47. Dolayısıyla tutuklama kararının verildiği andaki genel
koşullar ve somut olayın yukarıda belirtilen özel koşulları ile Erzincan Sulh
Ceza Hâkimliği tarafından verilen kararın içeriği birlikte değerlendirildiğinde
başvurucu yönünden özellikle kaçma şüphesine ve delillere etki edilmesi
ihtimaline yönelen tutuklama nedenlerinin olgusal temellerinin olduğu
söylenebilir.
48. Başvurucu hakkındaki tutuklama tedbirinin ölçülü olup
olmadığının da belirlenmesi gerekir. Bir tutuklama tedbirinin Anayasa'nın 13.
ve 19. maddeleri kapsamında ölçülülüğünün belirlenmesinde somut olayın tüm
özellikleri dikkate alınmalıdır (Gülser Yıldırım
(2), § 151).
49. Anayasa Mahkemesince daha önce de ifade edildiği üzere terör
suçlarının soruşturulması kamu makamlarını ciddi zorluklarla karşı karşıya
bırakmaktadır. Bu nedenle kişi hürriyeti ve güvenliği hakkı, adli makamlar ve
güvenlik görevlilerinin -özellikle organize olanlar olmak üzere- suçlarla ve
suçlulukla etkili bir şekilde mücadelesini aşırı derecede güçleştirmeye neden
olabilecek şekilde yorumlanmamalıdır (aynı yöndeki değerlendirmeler için bkz. Süleyman Bağrıyanık ve
diğerleri, § 214; Devran Duran,
§ 64). Özellikle darbe teşebbüsüyle veya FETÖ/PDY ile bağlantılı
soruşturmaların kapsamı ve niteliği ile FETÖ/PDY'nin
özellikleri (gizlilik, hücre tipi yapılanma, her kurumda örgütlenmiş olma,
kendisine kutsallık atfetme, itaat ve teslimiyet temelinde hareket etme gibi)

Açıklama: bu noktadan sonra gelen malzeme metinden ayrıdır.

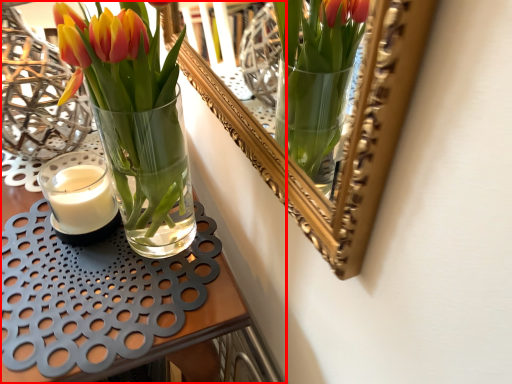 Question: From the image, what is the correct spatial relationship of table (annotated by the red box) in relation to candle?

Choices:
 (A) right
 (B) left

Answer: (B) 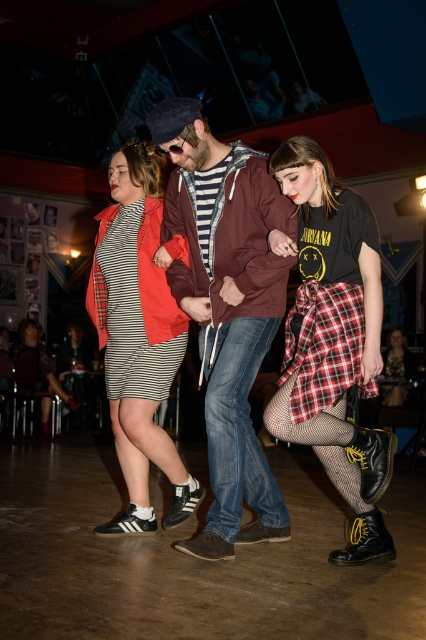 Is plaid fabric skirt at center bigger than white leather sneakers at center?

Actually, plaid fabric skirt at center might be smaller than white leather sneakers at center.

Can you confirm if plaid fabric skirt at center is smaller than white leather sneakers at center?

Indeed, plaid fabric skirt at center has a smaller size compared to white leather sneakers at center.

Which is behind, point (322, 417) or point (150, 422)?

The point (150, 422) is more distant.

Where is `plaid fabric skirt at center`? This screenshot has height=640, width=426. plaid fabric skirt at center is located at coordinates (333, 337).

Is matte maroon hoodie at center closer to camera compared to striped cotton dress at center?

That is True.

Is matte maroon hoodie at center further to the viewer compared to striped cotton dress at center?

No, it is in front of striped cotton dress at center.

This screenshot has width=426, height=640. Identify the location of matte maroon hoodie at center. (226, 308).

This screenshot has height=640, width=426. What are the coordinates of `matte maroon hoodie at center` in the screenshot? It's located at (226, 308).

Is matte black shoes at center positioned behind matte maroon hoodie at center?

No, it is in front of matte maroon hoodie at center.

Does matte black shoes at center have a lesser width compared to matte maroon hoodie at center?

No, matte black shoes at center is not thinner than matte maroon hoodie at center.

The height and width of the screenshot is (640, 426). In order to click on matte black shoes at center in this screenshot , I will do `click(227, 307)`.

Where is `matte black shoes at center`? This screenshot has width=426, height=640. matte black shoes at center is located at coordinates (227, 307). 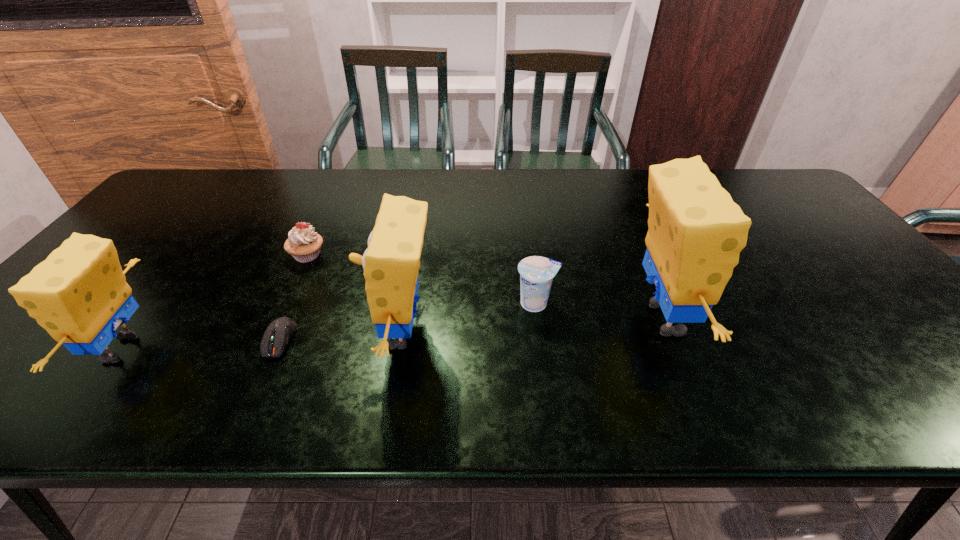 The height and width of the screenshot is (540, 960). What are the coordinates of `vacant point located between the yogurt and the leftmost object` in the screenshot? It's located at (329, 326).

Identify which object is located as the second nearest to the yogurt. Please provide its 2D coordinates. Your answer should be formatted as a tuple, i.e. [(x, y)], where the tuple contains the x and y coordinates of a point satisfying the conditions above.

[(391, 263)]

At what (x,y) coordinates should I click in order to perform the action: click on object identified as the second closest to the fifth shortest object. Please return your answer as a coordinate pair (x, y). The width and height of the screenshot is (960, 540). Looking at the image, I should click on (304, 244).

This screenshot has height=540, width=960. What are the coordinates of `sponge that stands as the second closest to the fourth shortest object` in the screenshot? It's located at (696, 232).

The height and width of the screenshot is (540, 960). In order to click on sponge identified as the third closest to the cupcake in this screenshot , I will do `click(696, 232)`.

Where is `vacant space that satisfies the following two spatial constraints: 1. on the button of the shortest object; 2. on the face of the third tallest object`? Image resolution: width=960 pixels, height=540 pixels. vacant space that satisfies the following two spatial constraints: 1. on the button of the shortest object; 2. on the face of the third tallest object is located at coordinates (276, 349).

At what (x,y) coordinates should I click in order to perform the action: click on vacant area in the image that satisfies the following two spatial constraints: 1. on the face of the third object from right to left; 2. on the button of the shortest object. Please return your answer as a coordinate pair (x, y). Looking at the image, I should click on (400, 339).

Image resolution: width=960 pixels, height=540 pixels. I want to click on free space that satisfies the following two spatial constraints: 1. on the button of the shortest object; 2. on the face of the leftmost sponge, so click(x=276, y=349).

de dikkate alındığında bu soruşturmaların diğer ceza soruşturmalarına göre çok
daha zor ve karmaşık olduğu ortadadır (Aydın
Yavuz ve diğerleri, § 350).
50. Somut olayın yukarıda belirtilen özellikleri dikkate
alındığında Erzincan Sulh Ceza Hâkimliğinin isnat edilen suç için öngörülen
yaptırımın ağırlığını, işin niteliğini ve önemini de gözönünde
tutarak başvurucu hakkında uygulanan tutuklama tedbirinin ölçülü olduğu, adli
kontrol uygulamasının yetersiz kalacağı sonucuna varmasının keyfî ve temelsiz olduğu söylenemez.

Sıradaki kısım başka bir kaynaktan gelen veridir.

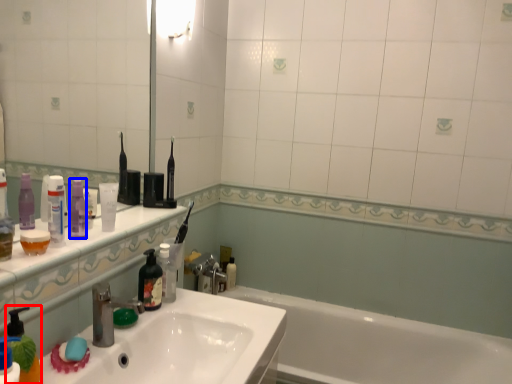 Question: Which of the following is the farthest to the observer, soap dispenser (highlighted by a red box) or toiletry (highlighted by a blue box)?

Choices:
 (A) soap dispenser
 (B) toiletry

Answer: (B) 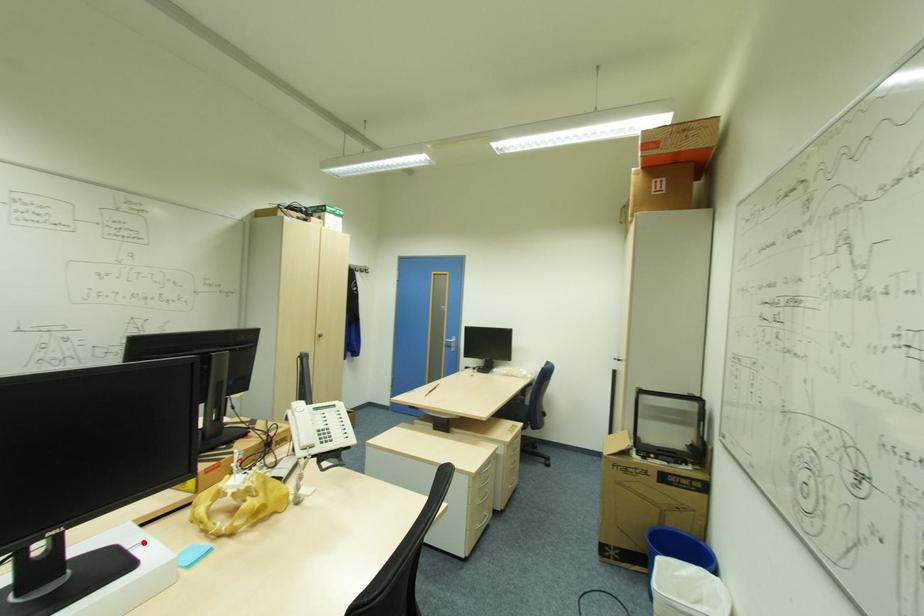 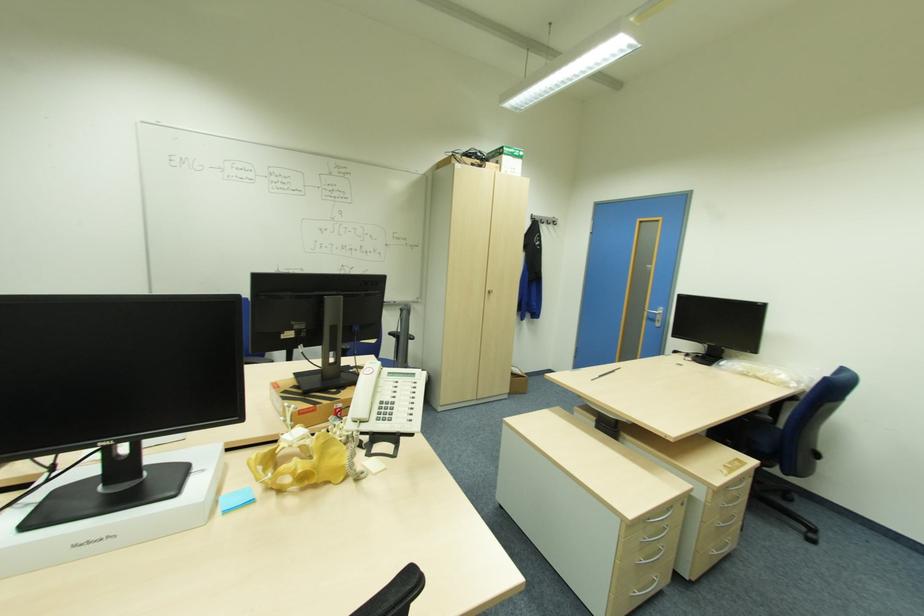 Find the pixel in the second image that matches the highlighted location in the first image.

(207, 469) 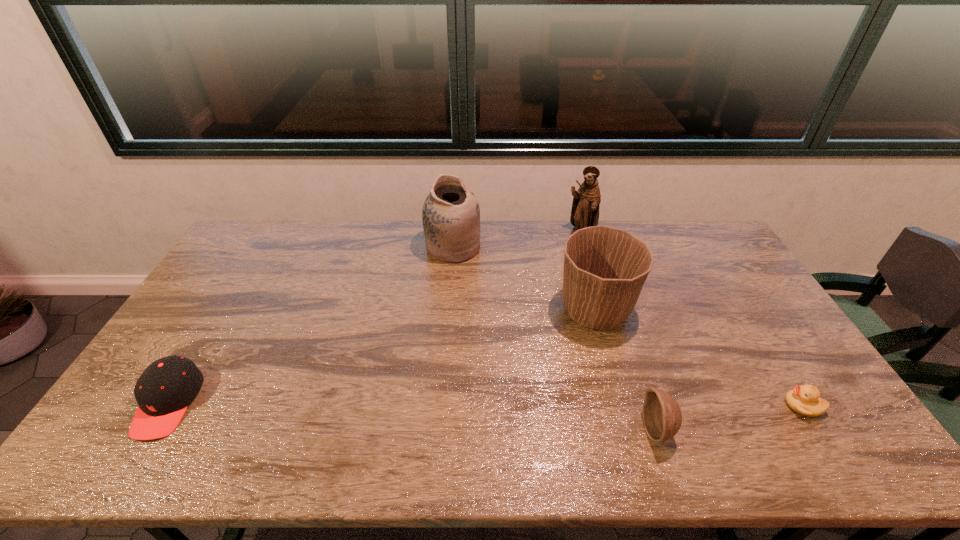 This screenshot has height=540, width=960. What are the coordinates of `vacant space situated on the right of the fourth nearest object` in the screenshot? It's located at (676, 310).

This screenshot has width=960, height=540. Identify the location of vacant space located 0.280m on the left of the third shortest object. (530, 429).

Where is `blank space located 0.300m on the beak of the rightmost object`? This screenshot has height=540, width=960. blank space located 0.300m on the beak of the rightmost object is located at coordinates (669, 406).

The height and width of the screenshot is (540, 960). Find the location of `vacant space located on the beak of the rightmost object`. vacant space located on the beak of the rightmost object is located at coordinates (704, 406).

The height and width of the screenshot is (540, 960). I want to click on free space located on the beak of the rightmost object, so click(x=758, y=406).

I want to click on figurine present at the far edge, so click(x=585, y=208).

At what (x,y) coordinates should I click in order to perform the action: click on pottery that is at the far edge. Please return your answer as a coordinate pair (x, y). Looking at the image, I should click on (451, 215).

Locate an element on the screen. bowl positioned at the near edge is located at coordinates (662, 417).

The height and width of the screenshot is (540, 960). In order to click on cap located at the near edge in this screenshot , I will do `click(164, 390)`.

Find the location of a particular element. Image resolution: width=960 pixels, height=540 pixels. object that is at the left edge is located at coordinates (164, 390). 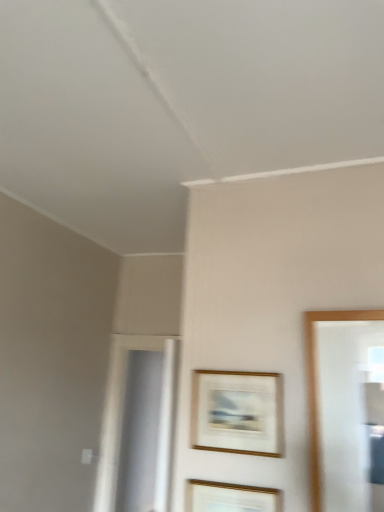 What is the approximate width of gold-framed picture at center, acting as the 2th picture frame starting from the top?

gold-framed picture at center, acting as the 2th picture frame starting from the top, is 1.18 inches in width.

This screenshot has width=384, height=512. What do you see at coordinates (229, 497) in the screenshot?
I see `gold-framed picture at center, which ranks as the 1th picture frame in bottom-to-top order` at bounding box center [229, 497].

What are the coordinates of `gold-framed picture at center, acting as the 2th picture frame starting from the top` in the screenshot? It's located at (229, 497).

This screenshot has height=512, width=384. I want to click on gold-framed artwork at center, which appears as the 2th picture frame when ordered from the bottom, so click(237, 412).

Describe the element at coordinates (237, 412) in the screenshot. This screenshot has width=384, height=512. I see `gold-framed artwork at center, which appears as the 2th picture frame when ordered from the bottom` at that location.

51. Açıklanan gerekçelerle başvurucunun tutuklamanın hukuki
olmadığı iddiasına ilişkin olarak bir ihlalin bulunmadığı açık olduğundan başvurunun
bu kısmının açıkça dayanaktan yoksun olması nedeniyle
kabul edilemez olduğuna karar verilmesi gerekir.
52. Buna göre başvurucunun kişi hürriyeti ve güvenliği hakkına
tutuklama yoluyla yapılan müdahalenin bu hakka dair Anayasa'da (13. ve 19. maddelerde)

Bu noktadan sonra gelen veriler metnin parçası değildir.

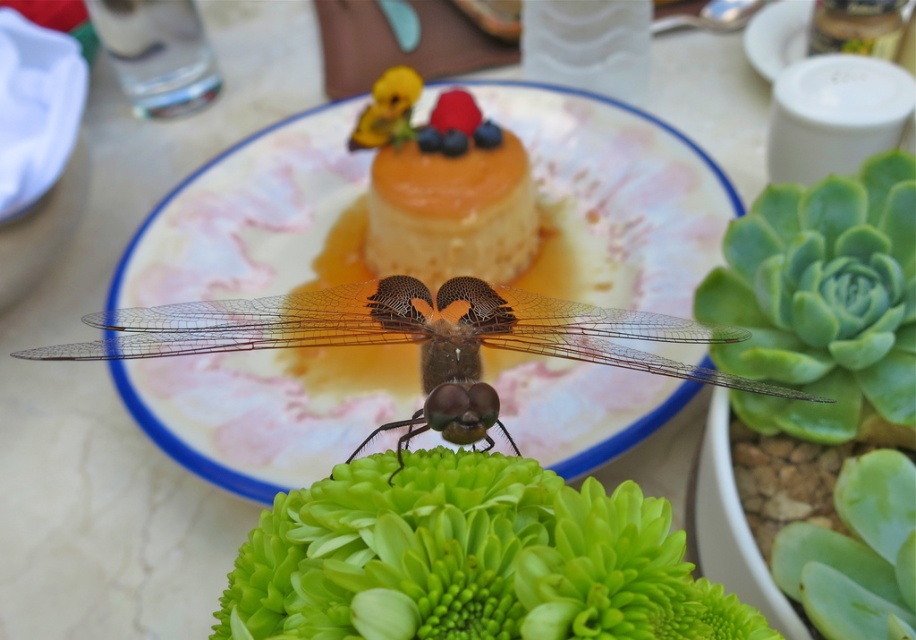 Question: Is the position of translucent glass plate at center more distant than that of translucent brown dragonfly at center?

Choices:
 (A) no
 (B) yes

Answer: (B)

Question: Is translucent brown dragonfly at center thinner than golden caramel flan at center?

Choices:
 (A) no
 (B) yes

Answer: (A)

Question: Among these points, which one is farthest from the camera?

Choices:
 (A) (620, 234)
 (B) (236, 577)
 (C) (319, 317)
 (D) (407, 148)

Answer: (A)

Question: Does green matte flower at center lie in front of golden caramel flan at center?

Choices:
 (A) yes
 (B) no

Answer: (A)

Question: Estimate the real-world distances between objects in this image. Which object is closer to the translucent glass plate at center?

Choices:
 (A) golden caramel flan at center
 (B) green matte flower at center
 (C) translucent brown dragonfly at center

Answer: (A)

Question: Which point is closer to the camera taking this photo?

Choices:
 (A) (127, 330)
 (B) (529, 234)
 (C) (462, 636)

Answer: (C) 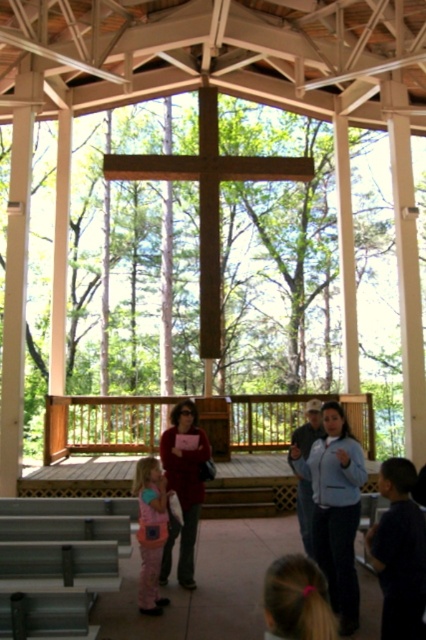 Question: Can you confirm if light blue jacket at lower right is positioned to the left of light blue shirt at center?

Choices:
 (A) yes
 (B) no

Answer: (B)

Question: Which of the following is the farthest from the observer?

Choices:
 (A) pink fleece jacket at lower left
 (B) light blue jacket at lower right
 (C) matte red sweater at center
 (D) wooden deck at center

Answer: (D)

Question: Does pink fleece jacket at lower left have a lesser width compared to light blue shirt at center?

Choices:
 (A) no
 (B) yes

Answer: (B)

Question: Does wooden deck at center have a greater width compared to pink fleece jacket at lower left?

Choices:
 (A) no
 (B) yes

Answer: (A)

Question: Estimate the real-world distances between objects in this image. Which object is closer to the pink fleece jacket at lower left?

yer alan güvencelere aykırılık oluşturmadığı görüldüğünden Anayasa'nın 15.
maddesinde yer alan ölçütler yönünden ayrıca bir inceleme yapılmasına gerek
bulunmamaktadır.
VI. HÜKÜM
Açıklanan gerekçelerle;
A. 1. Gözaltına almanın hukuki olmaması nedeniyle kişi hürriyeti
ve güvenliği hakkının ihlal edildiğine ilişkin iddianın başvuru yollarının tüketilmemiş olması
nedeniyle KABUL EDİLEMEZ OLDUĞUNA,
2. Sulh ceza hâkimliklerinin doğal hâkim, bağımsız ve tarafsız
hâkim ilkelerine aykırı olması nedeniyle kişi hürriyeti ve güvenliği hakkının
ihlal edildiğine ilişkin iddianın açıkça
dayanaktan yoksun olması nedeniyle KABUL EDİLEMEZ OLDUĞUNA,
3. Tutuklamanın hukuki olmaması nedeniyle kişi hürriyeti ve
güvenliği hakkının ihlal edildiğine ilişkin iddianın açıkça dayanaktan yoksun olması nedeniyle KABUL EDİLEMEZ
OLDUĞUNA,
B. Yargılama giderlerinin başvurucu üzerinde BIRAKILMASINA
27/11/2019 tarihinde OYBİRLİĞİYLE karar verildi.